Fentanyl is a potent narcotic analgesic with a much shorter half-life than morphine sulfate. It is the drug of choice for conscious-sedation analgesia. Fentanyl is ideal for analgesic action of short duration during anesthesia and during the immediate postoperative period. It is an excellent choice for pain management and sedation of short duration (30-60min).

Fentanyl is easy to titrate and is easily and quickly reversed by naloxone. When the transdermal dosage form is used, most patients achieve pain control with 72-hour dosing intervals; however, some patients require dosing intervals of 48 hours.

Acetaminophen (Tylenol, FeverAll, Aspirin Free Anacin)

Acetaminophen is the drug of choice for the treatment of pain in patients with documented hypersensitivity to aspirin or nonsteroidal anti-inflammatory drugs (NSAIDs), with upper GI disease, who are pregnant, or who are taking oral anticoagulants.

Class Summary

NSAIDs have analgesic, anti-inflammatory, and antipyretic activities. Their mechanism of action is not known, but they may inhibit cyclo-oxygenase activity and prostaglandin synthesis. Other mechanisms may exist as well, such as inhibition of leukotriene synthesis, lysosomal enzyme release, lipoxygenase activity, neutrophil aggregation, and various cell membrane functions.

Ibuprofen (Motrin, Advil, Addaprin, Caldolor)

Ibuprofen is the drug of choice for patients with mild to moderate pain.

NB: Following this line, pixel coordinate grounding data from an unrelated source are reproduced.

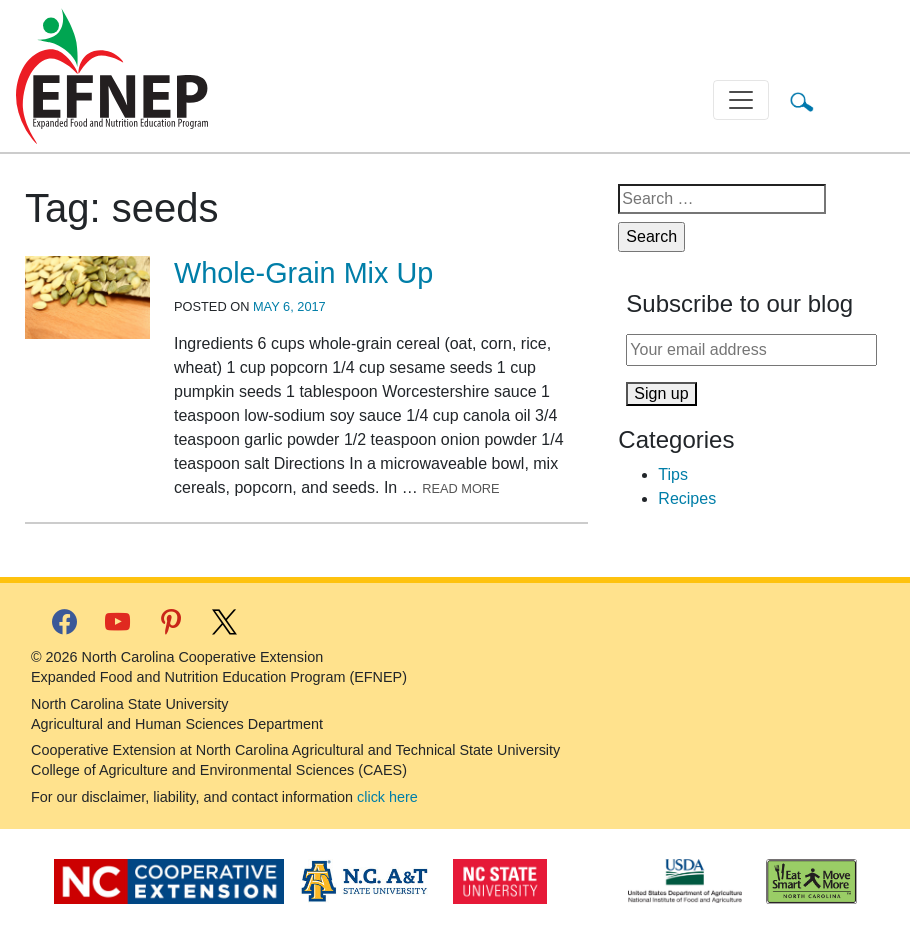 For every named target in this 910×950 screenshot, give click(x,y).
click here (387, 797)
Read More (461, 488)
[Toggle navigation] (741, 100)
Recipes (687, 498)
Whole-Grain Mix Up (303, 273)
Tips (673, 474) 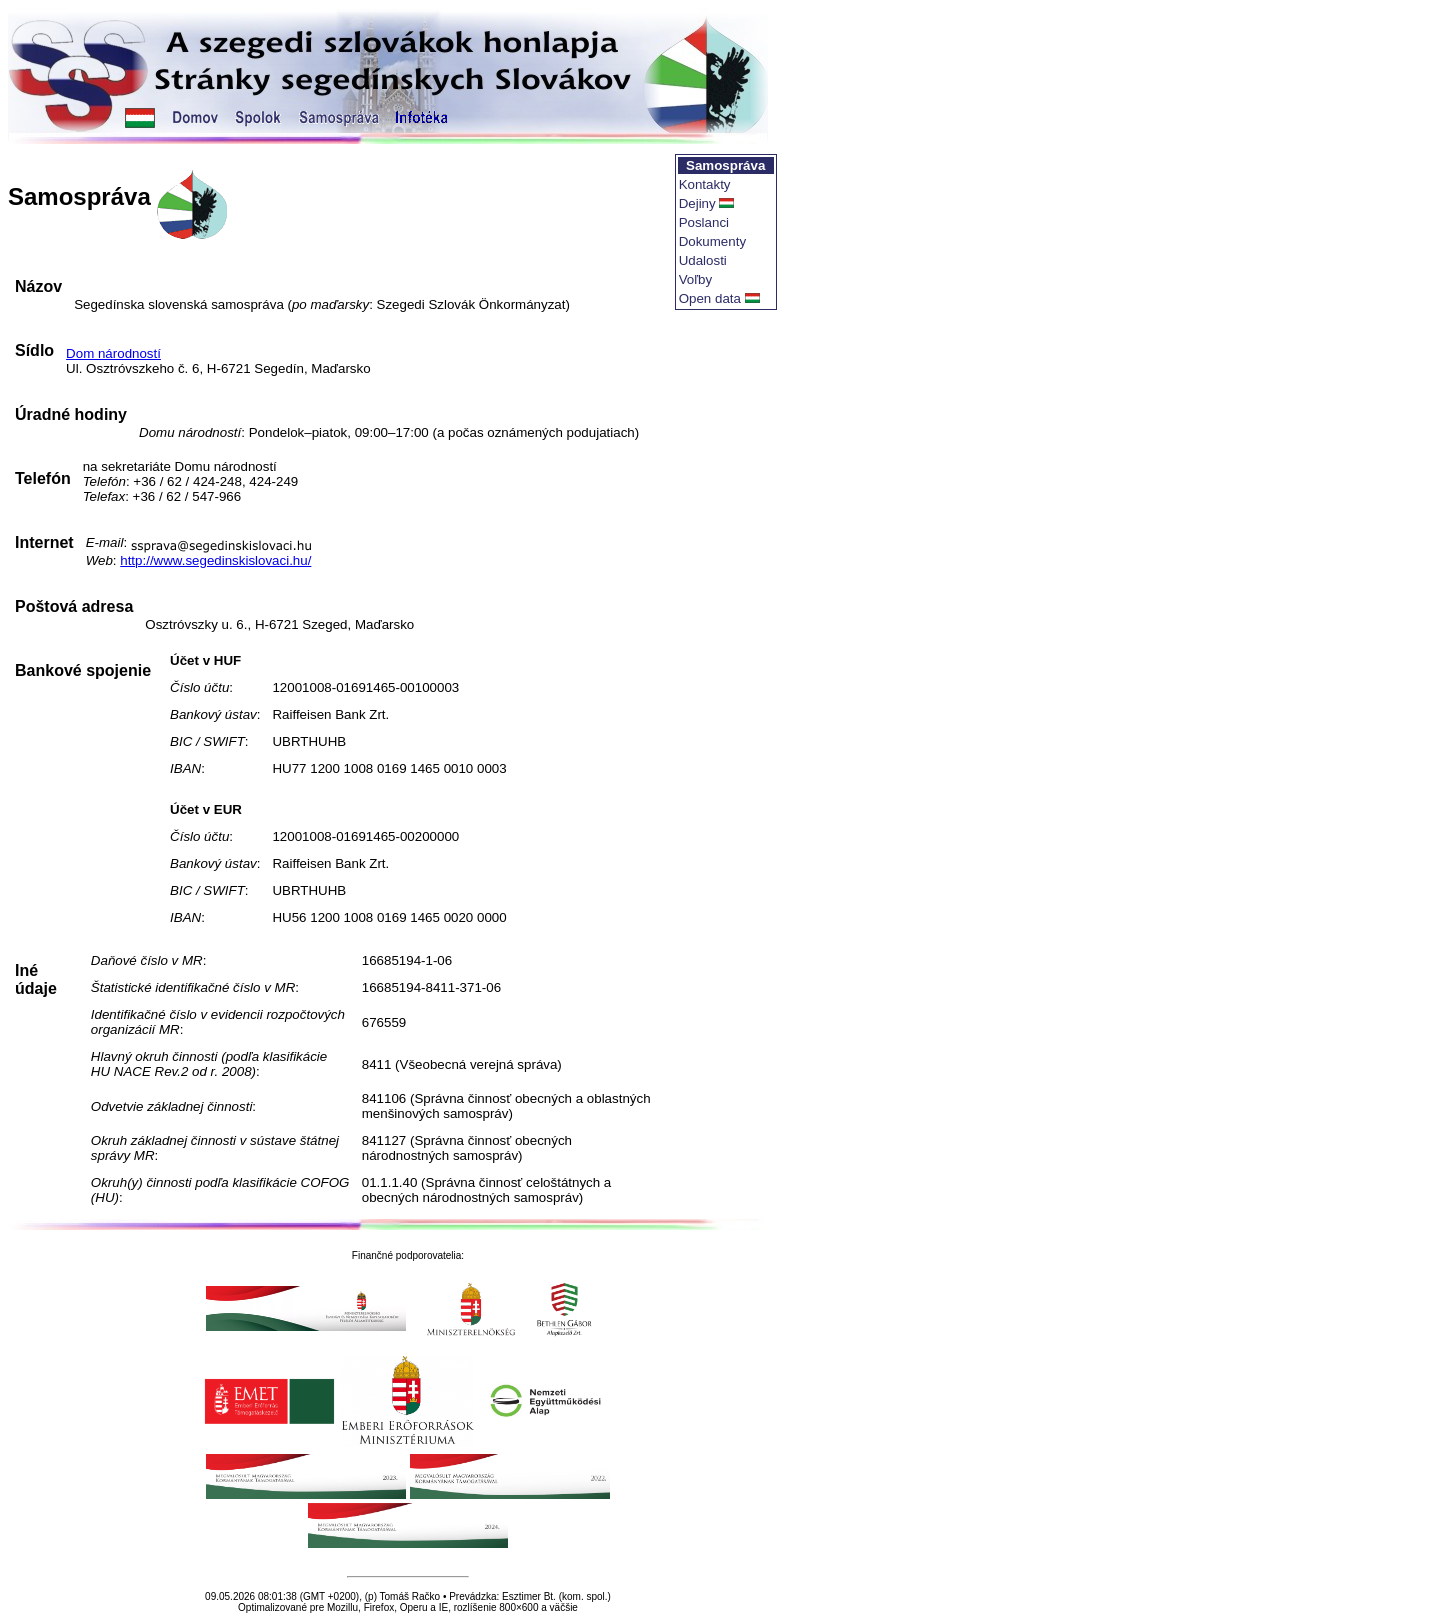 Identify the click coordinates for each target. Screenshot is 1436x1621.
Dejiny (697, 203)
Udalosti (703, 260)
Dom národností (113, 353)
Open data (710, 298)
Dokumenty (712, 241)
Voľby (696, 279)
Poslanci (704, 222)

It inhibits inflammatory reactions and pain by decreasing prostaglandin synthesis.

Naproxen sodium (Anaprox, Naprelan, Naprosyn, Anaprox)

This agent is used for the relief of mild to moderate pain. It inhibits inflammatory reactions and pain by decreasing the activity of cyclo-oxygenase, which results in a decrease in prostaglandin synthesis.

Diclofenac (Voltaren, Cataflam XR, Zipsor, Cambia)

Diclofenac inhibits prostaglandin synthesis by decreasing COX activity, which, in turn, decreases formation of prostaglandin precursors.

Indomethacin (Indocin)

Indomethacin is thought to be the most effective NSAID for the treatment of ankylosing spondylitis, although no scientific evidence supports this claim. It is used for relief of mild to moderate pain; it inhibits inflammatory reactions and pain by decreasing the activity of COX, which results in a decrease of prostaglandin synthesis.

Ketoprofen

Ketoprofen is used for relief of mild to moderate pain and inflammation. Small dosages are indicated initially in small patients, elderly patients, and patients with renal or liver disease. Doses higher than 75 mg do not increase the therapeutic effects. Administer high doses with caution, and closely observe the patient's response.